Plasma GitLab Archive
Projects Blog Knowledge

Module Netfs

module Netfs: sig .. end
Class type stream_fs for filesystems with stream access to files


The class type Netfs.stream_fs is an abstraction for both kernel-level and user-level filesystems. It is used as parameter for algorithms (like globbing) that operate on filesystems but do not want to assume any particular filesystem. Only stream access is provided (no seek).

File paths:

The filesystem supports hierarchical file names. File paths use Unix conventions, i.e.

  • / is the root
  • Path components are separated by slashes. Several consecutive slashes are allowed but mean the same as a single slash.
  • . is the same directory
  • .. is the parent directory
All paths need to be absolute (i.e. start with /).
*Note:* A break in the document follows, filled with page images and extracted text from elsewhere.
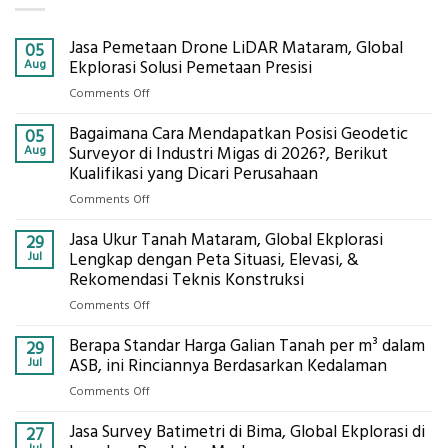
Jasa Pemetaan Drone LiDAR Mataram, Global
05
Aug
Ekplorasi Solusi Pemetaan Presisi
on
Comments Off
Jasa
Bagaimana Cara Mendapatkan Posisi Geodetic
Pemetaan
05
Drone
Aug
Surveyor di Industri Migas di 2026?, Berikut
LiDAR
Kualifikasi yang Dicari Perusahaan
Mataram,
on
Comments Off
Global
Bagaimana
Ekplorasi
Jasa Ukur Tanah Mataram, Global Ekplorasi
Cara
29
Solusi
Mendapatkan
Jul
Lengkap dengan Peta Situasi, Elevasi, &
Pemetaan
Posisi
Rekomendasi Teknis Konstruksi
Presisi
Geodetic
on
Comments Off
Surveyor
Jasa
di
Berapa Standar Harga Galian Tanah per m³ dalam
Ukur
29
Industri
Tanah
Jul
ASB, ini Rinciannya Berdasarkan Kedalaman
Migas
Mataram,
di
on
Comments Off
Global
2026?,
Berapa
Ekplorasi
Berikut
Jasa Survey Batimetri di Bima, Global Ekplorasi di
Standar
27
Lengkap
Kualifikasi
Harga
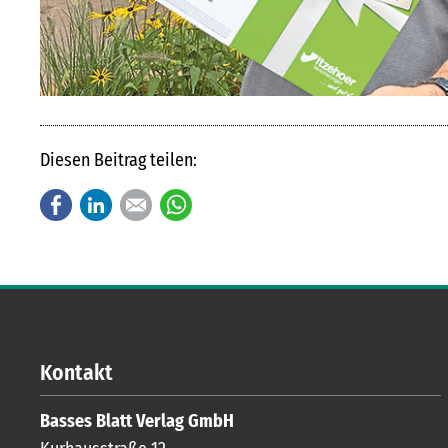
Diesen Beitrag teilen:
Facebook
LinkedIn
E-mail
WhatsApp
Kontakt
Basses Blatt Verlag GmbH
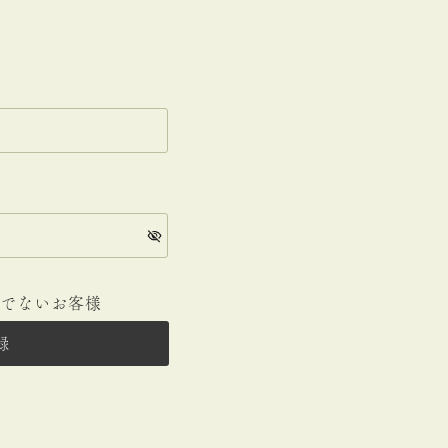
みでないお客様
録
There can be additional constraints on paths:

  • Character encoding restriction: A certain ASCII-compatible character encoding is assumed (including UTF-8)
  • Character exclusion: Certain characters may be excluded
Implementations may impose more constraints that cannot be expressed here (case insensitivity, path length, exclusion of special names etc.).

Virtuality:

There is no assumption that / is the real root of the local filesystem. It can actually be anywhere - a local subdirectory, or a remote directory, or a fictive root. There needs not to be any protection against "running beyond root", e.g. with the path /...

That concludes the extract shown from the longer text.